Viewpoint, Someone is Mining Your Data

Viewpoint, Someone is Mining Your Data

Your repair orders are being used to create a new tool What if you had a tool that could predict within 1,000 miles the failure of an oxygen sensor, EGR valve or bearing? What if I told you that some shops are helping to build this tool and they do not even know it? I am not talking about an MRI for cars, but a virtual tool that will reside in your shop’s management software.

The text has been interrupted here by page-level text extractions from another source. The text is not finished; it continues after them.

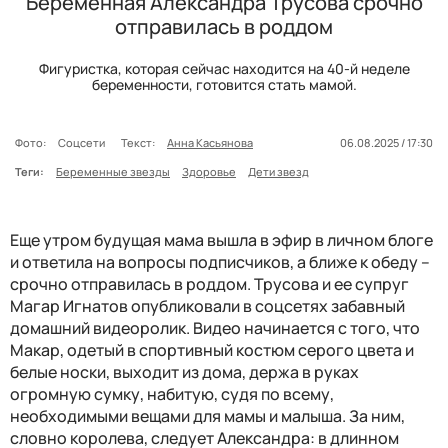
Беременная Александра Трусова срочно
отправилась в роддом
Фигуристка, которая сейчас находится на 40-й неделе
беременности, готовится стать мамой.
Фото:
Соцсети
Текст:
Анна Касьянова
06.08.2025 / 17:30
Теги:
Беременные звезды
Здоровье
Дети звезд
Еще утром будущая мама вышла в эфир в личном блоге
и ответила на вопросы подписчиков, а ближе к обеду –
срочно отправилась в роддом. Трусова и ее супруг
Магар Игнатов опубликовали в соцсетях забавный
домашний видеоролик. Видео начинается с того, что
Макар, одетый в спортивный костюм серого цвета и
белые носки, выходит из дома, держа в руках
огромную сумку, набитую, судя по всему,
необходимыми вещами для мамы и малыша. За ним,
словно королева, следует Александра: в длинном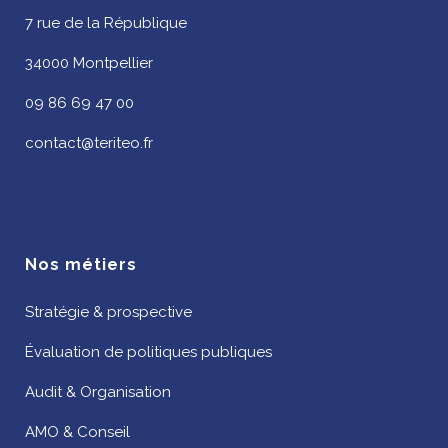
7 rue de la République
34000 Montpellier
09 86 69 47 00
contact@teriteo.fr
Nos métiers
Stratégie & prospective
Évaluation de politiques publiques
Audit & Organisation
AMO & Conseil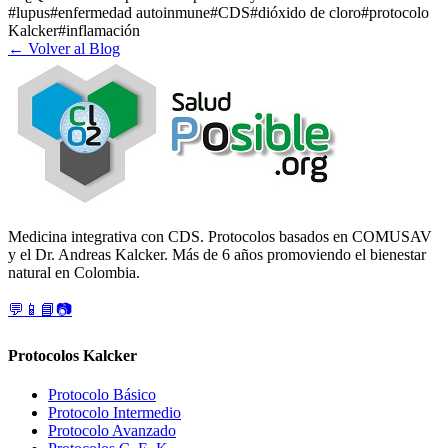
#
lupus
#
enfermedad autoinmune
#
CDS
#
dióxido de cloro
#
protocolo
Kalcker
#
inflamación
← Volver al Blog
Medicina integrativa con CDS. Protocolos basados en COMUSAV
y el Dr. Andreas Kalcker. Más de 6 años promoviendo el bienestar
natural en Colombia.
💬
📱
📘
📷
Protocolos Kalcker
Protocolo Básico
Protocolo Intermedio
Protocolo Avanzado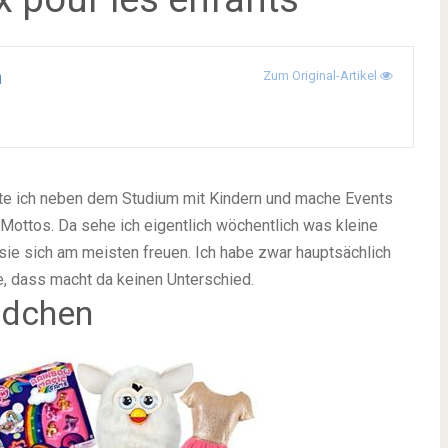
a
Zum Original-Artikel
ite ich neben dem Studium mit Kindern und mache Events
Mottos. Da sehe ich eigentlich wöchentlich was kleine
e sich am meisten freuen. Ich habe zwar hauptsächlich
e, dass macht da keinen Unterschied.
ädchen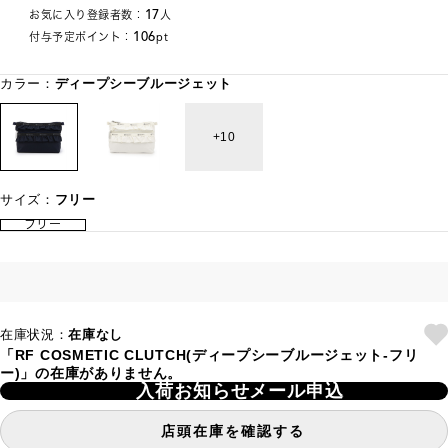
17
お気に入り登録者数：
人
106
付与予定ポイント：
pt
カラー：
ディープシーブルージェット
10
サイズ：
フリー
フリー
在庫状況：
在庫なし
「RF COSMETIC CLUTCH(ディープシーブルージェット-フリ
ー)」の在庫がありません。
入荷お知らせメール申込
店頭在庫を確認する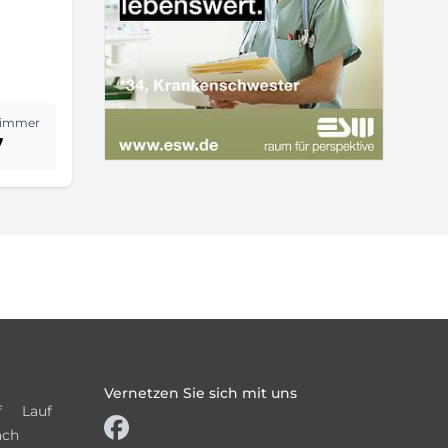
immer
7
Vernetzen Sie sich mit uns
f
Lauf
ach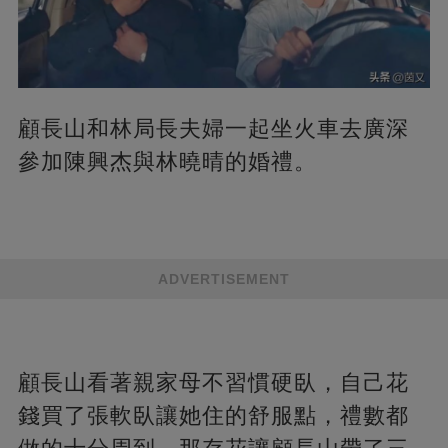
顧長山和林局長夫婦一起坐火車去廣深
參加陳興杰與林曉晴的婚禮。
ADVERTISEMENT
顧長山看著親家母不習慣硬臥，自己花
錢買了張軟臥讓她住的舒服點，禮數都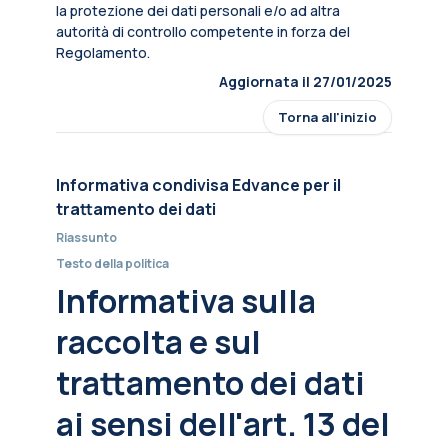
la protezione dei dati personali e/o ad altra
autorità di controllo competente in forza del
Regolamento.
Aggiornata il 27/01/2025
Torna all'inizio
Informativa condivisa Edvance per il
trattamento dei dati
Riassunto
Testo della politica
Informativa sulla
raccolta e sul
trattamento dei dati
ai sensi dell'art. 13 del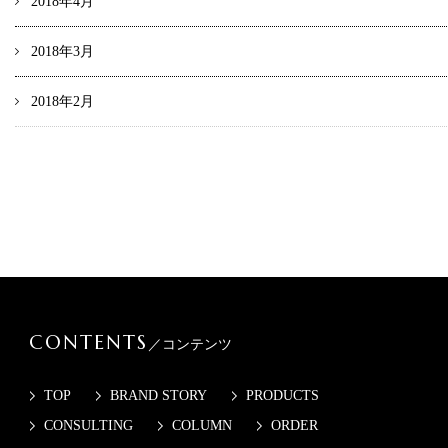
2018年4月
2018年3月
2018年2月
CONTENTS
／コンテンツ
TOP
BRAND STORY
PRODUCTS
CONSULTING
COLUMN
ORDER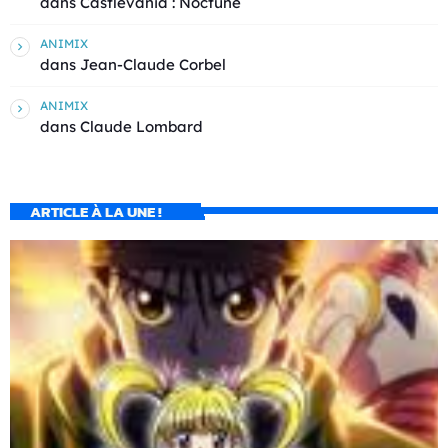
dans
Castlevania : Noctune
ANIMIX
dans
Jean-Claude Corbel
ANIMIX
dans
Claude Lombard
ARTICLE À LA UNE !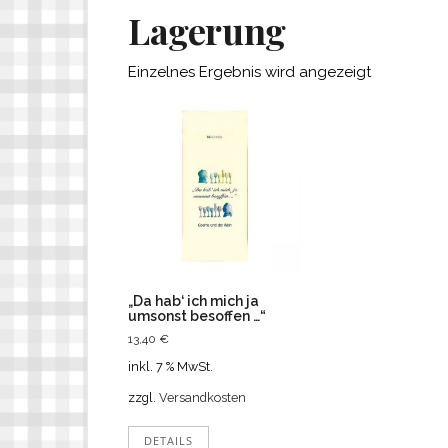
Lagerung
Einzelnes Ergebnis wird angezeigt
„Da hab‘ ich mich ja
umsonst besoffen …“
13,40
€
inkl. 7 % MwSt.
zzgl.
Versandkosten
DETAILS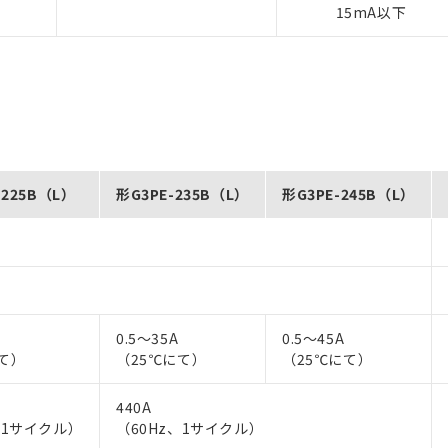
15mA以下
-225B（L）
形G3PE-235B（L）
形G3PE-245B（L）
0.5～35A
0.5～45A
て）
（25℃にて）
（25℃にて）
440A
、1サイクル）
（60Hz、1サイクル）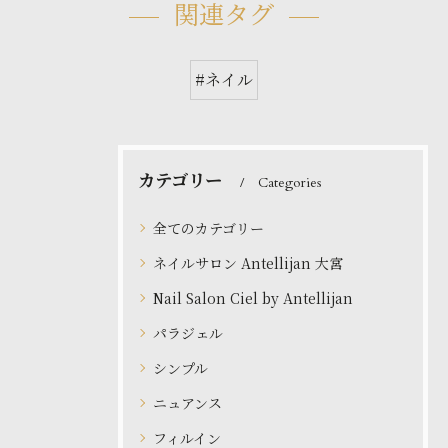
関連タグ
#ネイル
カテゴリー
Categories
全てのカテゴリー
ネイルサロン Antellijan 大宮
Nail Salon Ciel by Antellijan
パラジェル
シンプル
ニュアンス
フィルイン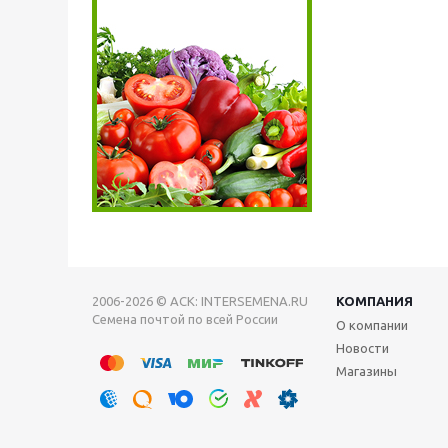
2006-2026 © АСК: INTERSEMENA.RU
КОМПАНИЯ
Семена почтой по всей России
О компании
Новости
Магазины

The future is “mining” data from repair orders to build a warehouse of information on failure rates of vehicle systems and parts as they relate to a specific vehicle. Still confused? Here is a simple example. Let’s say that a major grocery store chain looks at their sales of diapers and other items that were purchased at the same time. As they are performing their analysis, they see that beer is the number one item. They can use this information to place the beer next to the diapers and hopefully increase the sales of both. It may seem farfetched, but some major retailers are doing this.

In our industry, the information that shops are entering into their shop management software could be mined to find out when certain parts on a specific vehicle platform are replaced. As shops complete repair orders, the information pertaining to the vehicle and the repair will be uploaded to a central database.

A computer program will mine the data and harvest statistics like the average life of an oxygen sensor in a 1999 Jeep Wrangler is around 92,345 miles.

This is not a pipe dream or science fiction. By my own estimate, there are currently three shop management software suites that have the potential to mine or harvest data. Don’t believe me? Have you noticed lately that more and more of these programs are requiring high-speed internet access? Have you noticed that more and more software suites open in a web browser window? These are indicators that your data might be mined or harvested. Relax, this is a good thing.

The final product hopefully will not turn techs into “installers,” using the tool in place of diagnostic fundamentals. Instead, the information will have its greatest impact in the inspection and selling process.

Privacy and Ownership Issues
Mining or harvesting data may seem like an invasion of privacy, but in the aftermarket’s case, it is not. What they will be mining is the VIN, mileage and the repair event for a vehicle. They will not be looking at the last six numbers of the VIN that are unique to an individual vehicle.

In my opinion, the companies that will be data mining have their reputations at stake, and they hopefully will make sure that your data stays secure. But, there are some lingering questions. Who owns the data? Is it the shop’s data? Or, did the shop commit to sharing the information once they clicked the “I agree” on the privacy policy window? These are tough questions that may make you actually read the privacy policy.

To build this tool, it will take time and cooperation of the entire aftermarket. How well this tool works depends on how uniform the data is coming from the shop level. If you write, “rep alt + belt,” and the guy down the street writes, “install alternator and serp belt,” the data will not match up when it is mined and processed. This is why the software engineers are creating more prewritten descriptions of procedures and symptoms in scrollable menus or “auto-fill” boxes.

The next quandary is if software companies will the share data. If they share the data between systems, the tool will be more accurate. But, it is conceivable that in the short term each software company will have their own tool.